WHO Hydration Plans

The hydration plans of the WHO (World Health Organization) are defined according to this entity as a set of behaviors and measures to follow whose purpose is to restore and maintain the hydroelectric balance of an individual. They are also called rehydration plans.

These plans are well described and differentiated. They take into account in particular the state of hydration of the patient through signology or characteristic symptomatology. There are many diseases, syndromes, conditions and clinical entities capable of altering the hemodynamics of the human body due to their physiopathological characteristics.

WHO hydration plans

At this point is when the importance of hydration plans is denoted, as they prevent early dehydration or treat it immediately, thus avoiding the evolution to states in which the life of the individual is compromised.


  • 1 Physiology of body fluids
  • 2 Oral rehydration salts
  • 3 Crystalloids and colloids
  • 4 Dehydration
    • 4.1 Sensitive losses
    • 4.2 Insensitive losses
  • 5 Signs and symptoms
    • 5.1 Mild dehydration
    • 5.2 Moderate dehydration
    • 5.3 Severe dehydration
  • 6 Hydration plans according to WHO
    • 6.1 Plan A
    • 6.2 Plan B
    • 6.3 Plan C
  • 7 References

Physiology of body fluids

Liquids are the fundamental component of the human body, representing 70% of the total body weight of an individual under normal conditions. However, body fluids are separated within the human anatomy in compartments.

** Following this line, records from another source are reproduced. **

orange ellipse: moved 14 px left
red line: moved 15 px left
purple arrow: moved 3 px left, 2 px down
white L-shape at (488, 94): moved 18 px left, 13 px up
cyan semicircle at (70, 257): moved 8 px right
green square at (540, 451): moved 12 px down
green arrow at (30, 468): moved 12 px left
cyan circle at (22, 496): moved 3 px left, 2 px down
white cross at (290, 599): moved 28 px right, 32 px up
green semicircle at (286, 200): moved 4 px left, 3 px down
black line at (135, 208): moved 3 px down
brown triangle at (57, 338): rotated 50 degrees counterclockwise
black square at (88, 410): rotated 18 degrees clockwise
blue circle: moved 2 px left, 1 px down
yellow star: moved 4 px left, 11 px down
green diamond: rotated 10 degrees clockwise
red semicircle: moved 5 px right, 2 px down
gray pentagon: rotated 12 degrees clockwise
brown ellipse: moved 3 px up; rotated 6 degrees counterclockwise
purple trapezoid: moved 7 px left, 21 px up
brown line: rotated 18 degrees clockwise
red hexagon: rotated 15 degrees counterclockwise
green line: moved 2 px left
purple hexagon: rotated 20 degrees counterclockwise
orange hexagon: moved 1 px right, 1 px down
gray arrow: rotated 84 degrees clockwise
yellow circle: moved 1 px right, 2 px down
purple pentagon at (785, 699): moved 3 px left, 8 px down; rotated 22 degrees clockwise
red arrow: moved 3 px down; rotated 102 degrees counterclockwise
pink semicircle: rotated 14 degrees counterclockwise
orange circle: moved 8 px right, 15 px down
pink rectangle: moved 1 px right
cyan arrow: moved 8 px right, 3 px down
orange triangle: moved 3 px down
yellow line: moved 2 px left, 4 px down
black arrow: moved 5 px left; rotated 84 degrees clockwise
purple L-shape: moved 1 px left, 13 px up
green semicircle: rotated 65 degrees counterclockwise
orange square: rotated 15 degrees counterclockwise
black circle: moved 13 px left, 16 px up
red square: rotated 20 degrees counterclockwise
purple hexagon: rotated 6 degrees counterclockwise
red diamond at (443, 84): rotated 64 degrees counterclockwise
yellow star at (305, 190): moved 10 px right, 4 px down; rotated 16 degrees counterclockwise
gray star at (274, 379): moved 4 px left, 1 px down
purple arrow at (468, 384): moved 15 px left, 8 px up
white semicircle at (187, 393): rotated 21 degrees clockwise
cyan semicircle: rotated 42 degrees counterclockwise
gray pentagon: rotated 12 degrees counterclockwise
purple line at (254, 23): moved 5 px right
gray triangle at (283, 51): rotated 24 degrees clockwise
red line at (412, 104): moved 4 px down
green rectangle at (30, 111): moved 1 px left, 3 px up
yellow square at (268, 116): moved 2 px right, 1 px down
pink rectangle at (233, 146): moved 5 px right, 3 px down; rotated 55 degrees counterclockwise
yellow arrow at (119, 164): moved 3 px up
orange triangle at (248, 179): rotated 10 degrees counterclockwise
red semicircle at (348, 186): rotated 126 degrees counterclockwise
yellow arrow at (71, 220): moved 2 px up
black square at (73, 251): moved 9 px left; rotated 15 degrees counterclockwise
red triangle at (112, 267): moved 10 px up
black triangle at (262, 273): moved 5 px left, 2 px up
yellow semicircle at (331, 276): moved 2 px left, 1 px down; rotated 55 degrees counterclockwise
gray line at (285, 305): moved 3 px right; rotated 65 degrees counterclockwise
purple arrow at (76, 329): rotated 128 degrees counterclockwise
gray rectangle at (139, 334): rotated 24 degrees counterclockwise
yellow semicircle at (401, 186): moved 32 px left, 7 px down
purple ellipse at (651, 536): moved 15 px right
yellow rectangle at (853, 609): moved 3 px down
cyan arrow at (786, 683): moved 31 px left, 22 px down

The compartments receive their name in relation to whether they are inside the cells or outside them. The two most voluminous compartments are the intracellular compartment and the extracellular compartment.

The intracellular compartment possesses two thirds of the total body water; On the other hand, the extracellular compartment has the remaining third.

To his see; The extracellular compartment is divided into two subcompartments called intravascular (25% extracellular fluid) and interstitial (75% extracellular fluid).

Oral rehydration salts

Oral rehydration salts (ORS) are a group of salts and / or substances used in the rehydration plans according to the WHO for the treatment of dehydration.

WHO describes ORS as the fastest, safest and cheapest way to prevent and treat electrolyte imbalances. Its most frequent presentation is in the form of envelopes, inside which are the salts in powder form. These are diluted in a certain amount of water.

Many different laboratories around the world make SRO for sale, but regardless of the origin or the commercial home, oral rehydration salts must be composed of the following elements:

- 20g of anhydrous glucose.

- 3.5 g of sodium chloride.

- 2.5 g of sodium bicarbonate.

- 1.5 g of potassium chloride.

In case of not having SRO available to apply the rehydration plans that include them, WHO suggests using this recipe: dilution in a liter of water of 6 tablespoons of sugar and one tablespoon of salt. Some doctors in underdeveloped countries have incorporated the juice of a lemon or ¼ of a small spoonful of bicarbonate.

However, this last recipe is very controversial and its use has been relegated to cases of extreme need, since it is rather imprecise and in certain occasions can generate serious complications, such as hyperosmolar coma in pediatric patients.

Crystalloids and colloids

The name crystalloids is attributed to liquids that in medicine are used to restore or supply the water and electrolyte needs of the human body.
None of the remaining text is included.